Il y a tout d’abord ce manifeste des 343 salauds (moins nombreux en réalité) « qui sont allés, vont ou iront aux putes et qui souhaitent en garder la liberté »... Bien sûr, on a beaucoup évoqué la référence au « manifeste des 343 salopes » de 1971. Elles réclamaient le droit à l’avortement et à disposer de leur corps, risquant a l’époque une peine pour cela. Ici nos 343 connards réclament, eux, le droit à disposer du corps d’autrui, librement, et sans être blâmés pour cela...
Ce mouvement se veut celui des « nouveaux résistants », qui ne cèdent pas aux ligues de vertu et qui se dressent contre le sexuellement correct. Parmi eux, on retrouve sans surprise, un bon paquet de néoréacs comme Éric Zemmour, Pascal Bruckner ou Frédéric Beigbeder.

Le féminisme, un mouvement dépassé ?
Dans le magazine, tous s’expriment sur cette signature, et sur leur vision du monde. Ils partagent globalement le constat que les femmes ont pris le pouvoir, que notre société est devenue antihommes, antipoils, bref contre toutes les valeurs réputées masculines. Frédéric Beigbeder lui-même nous explique, presque sans rire, qu’il est obligé de porter la barbe pour prouver, qu’il est bien un mec, et qu’il appartient à une espèce en voie de disparition : le macho !
La patronne du magazine, Élisabeth Lévy, le rejoint dans cette analyse d’un féminisme qui serait « allé trop loin », aurait ainsi trahi les revendications libertaires de Mai 68, et serait passé de la revendication « mon corps m’appartient » à la « brigade des plumeaux ». Elle s’en prend notamment aux campagnes d’Osez le féminisme. On se demande pourquoi revendiquer une meilleure répartition des tâches ne serait pas une revendication politique, alors que c’est justement un des leviers pour l’émancipation des femmes.

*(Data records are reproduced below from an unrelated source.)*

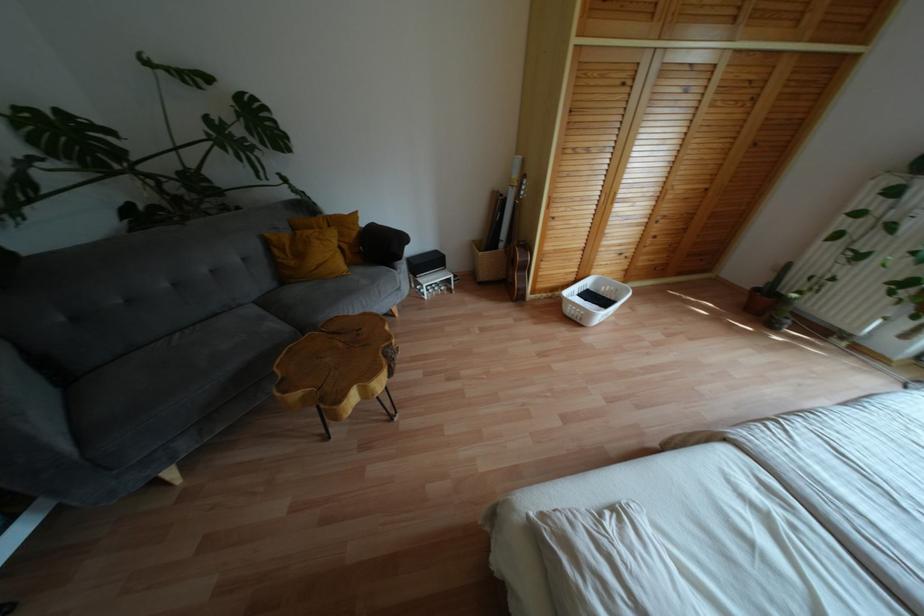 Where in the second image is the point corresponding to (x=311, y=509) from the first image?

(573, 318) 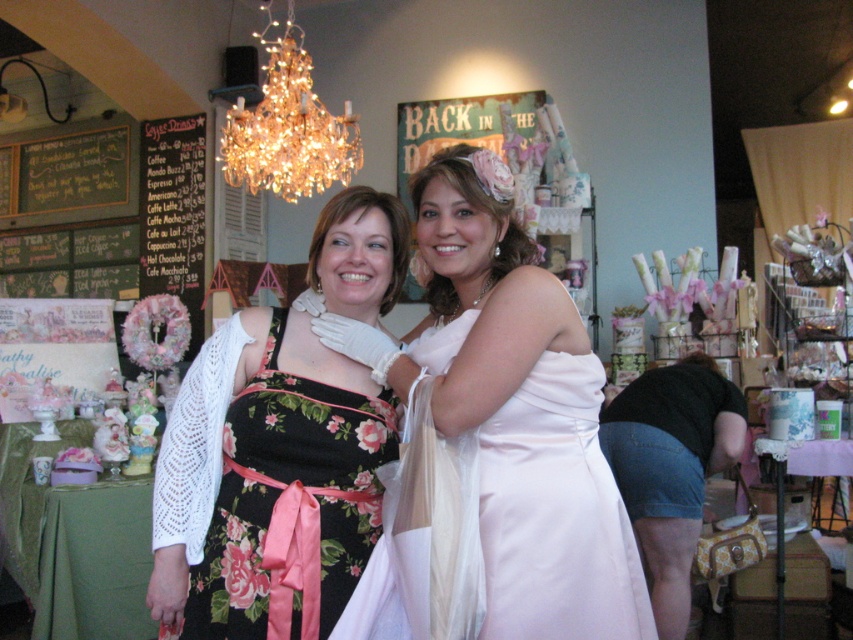 You are a photographer setting up for a photoshoot in this scene. You need to ensure that the satin dress at center is fully visible in the frame without any obstruction. Given that the crystal gold chandelier at upper center is wider, should you adjust the camera angle to avoid the chandelier blocking the dress?

The satin dress at center has a lesser width compared to the crystal gold chandelier at upper center. To ensure the dress is fully visible, you should adjust the camera angle to avoid the wider chandelier potentially blocking it.

Looking at this image, you are a photographer setting up for a photoshoot in this space. You need to position a spotlight that can illuminate both the satin dress at center and the crystal gold chandelier at upper center. Based on their positions, which object should the spotlight be placed closer to?

The spotlight should be placed closer to the crystal gold chandelier at upper center because the satin dress at center is to the right of the crystal gold chandelier at upper center, meaning the chandelier is positioned further left, requiring the spotlight to be closer to it to cover both areas effectively.

You are a customer standing in the shop and want to read the black chalkboard menu at left while also looking at the crystal gold chandelier at upper center. Can you do both without moving your head?

The crystal gold chandelier at upper center and black chalkboard menu at left are 3.33 feet apart from each other, so you can look at both without moving your head since the distance between them is manageable. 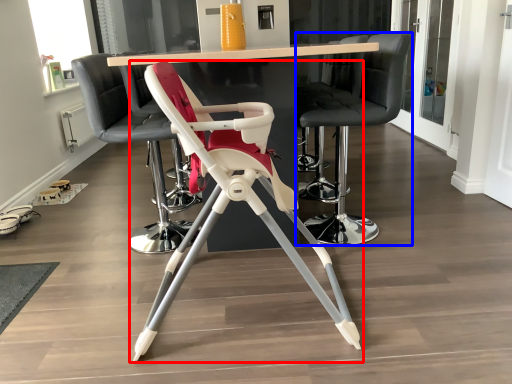 Question: Which object appears closest to the camera in this image, chair (highlighted by a red box) or chair (highlighted by a blue box)?

Choices:
 (A) chair
 (B) chair

Answer: (A) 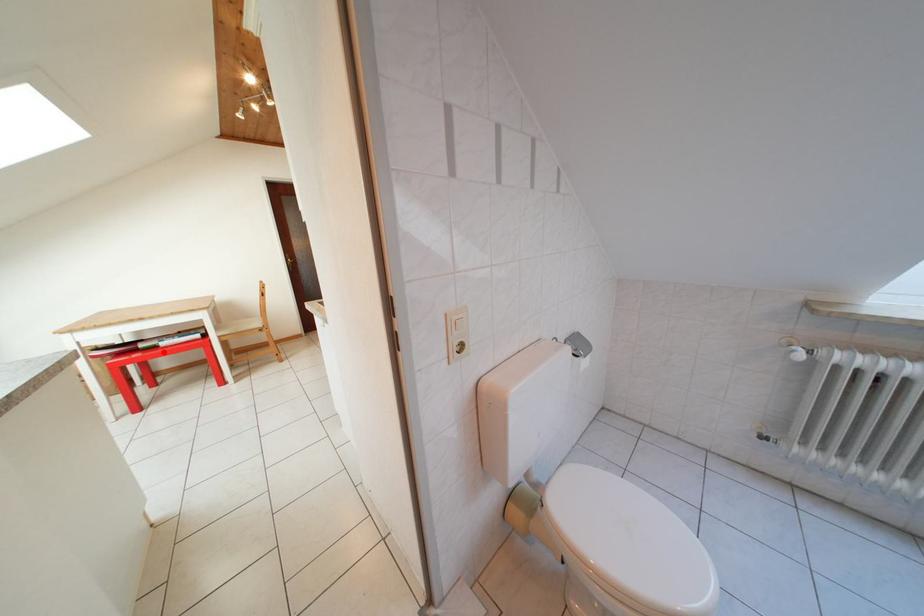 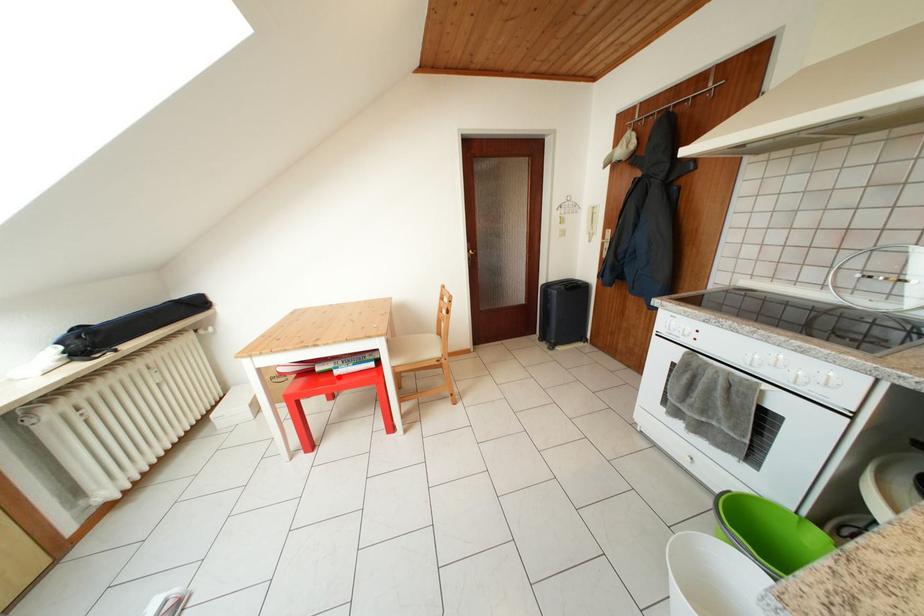 I am providing you with two images of the same scene from different viewpoints. A red point is marked on the first image and another point is marked on the second image. Does the point marked in image1 correspond to the same location as the one in image2?

Yes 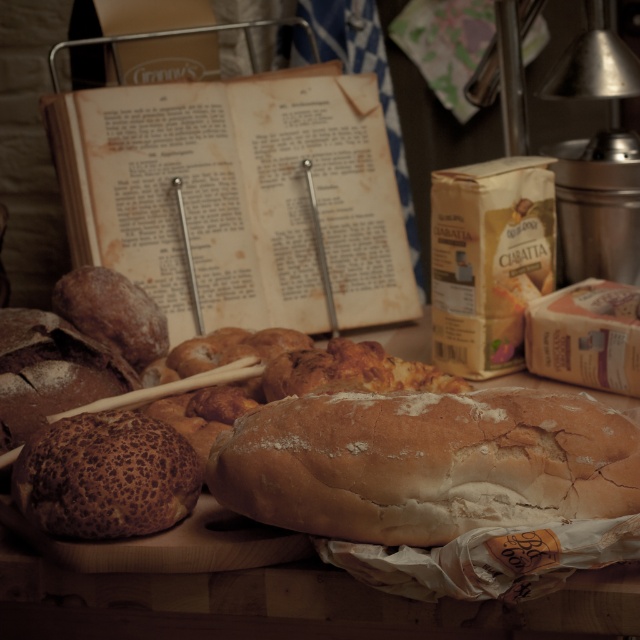 Question: Which object appears closest to the camera in this image?

Choices:
 (A) golden brown crusty loaf of bread at center
 (B) leopard-patterned crust at center

Answer: (A)

Question: Is golden brown crusty loaf of bread at center behind leopard-patterned crust at center?

Choices:
 (A) yes
 (B) no

Answer: (B)

Question: Is golden brown crusty loaf of bread at center further to the viewer compared to leopard-patterned crust at center?

Choices:
 (A) no
 (B) yes

Answer: (A)

Question: Can you confirm if golden brown crusty loaf of bread at center is smaller than leopard-patterned crust at center?

Choices:
 (A) no
 (B) yes

Answer: (A) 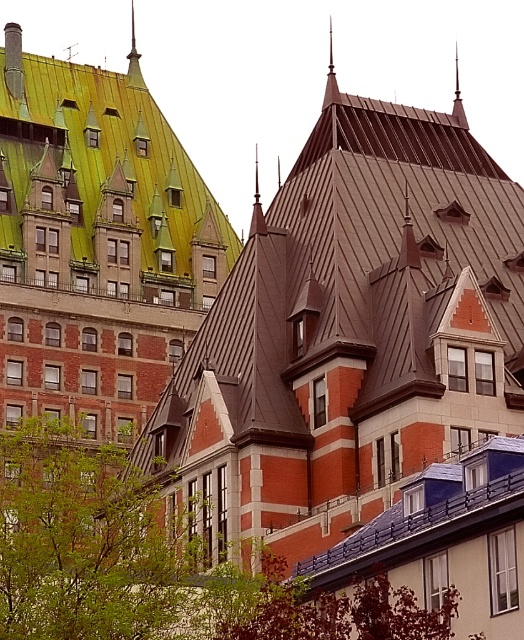 Is point (169, 216) in front of point (133, 65)?

Yes.

Between point (169, 173) and point (135, 70), which one is positioned in front?

Point (169, 173)

Locate an element on the screen. green corrugated metal roof at upper left is located at coordinates (101, 188).

The image size is (524, 640). What are the coordinates of `green corrugated metal roof at upper left` in the screenshot? It's located at (101, 188).

Is green leafy tree at lower left positioned in front of green corrugated metal roof at upper left?

That is True.

Does green leafy tree at lower left lie behind green corrugated metal roof at upper left?

No, it is not.

Between point (31, 579) and point (156, 189), which one is positioned behind?

The point (156, 189) is behind.

In order to click on green leafy tree at lower left in this screenshot , I will do [x=154, y=563].

Who is higher up, green leafy tree at lower left or green corrugated metal spire at upper center?

green corrugated metal spire at upper center

Is green leafy tree at lower left closer to camera compared to green corrugated metal spire at upper center?

Yes, it is in front of green corrugated metal spire at upper center.

Find the location of a particular element. This screenshot has width=524, height=640. green leafy tree at lower left is located at coordinates click(x=154, y=563).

Une prostitution librement choisie ?
Une bonne part de leur dossier est consacrée à la prostitution qu’ils considèrent comme le « droit de deux adultes consentants d’avoir la sexualité qu’ils veulent, tarifée ou pas ». Une définition bien étriquée, et loin des réalités sociales. Ils reconnaissent l’existence d’une prostitution non choisie, et de la traite des femmes, mais souhaitent défendre celles qui ont choisi de « vendre librement leur corps, et même d’aimer ça ».
Des arguments qu’on retrouve en partie dans la tribune de Philippe Caubère qui s’intitule très sobrement « on veut punir l’ hétérosexualité ». Il y raconte avec fierté sa « vie de client » et affirme tout simplement que « quand on empêche les gens de faire l’amour, ils font la guerre ». Rien moins que cela.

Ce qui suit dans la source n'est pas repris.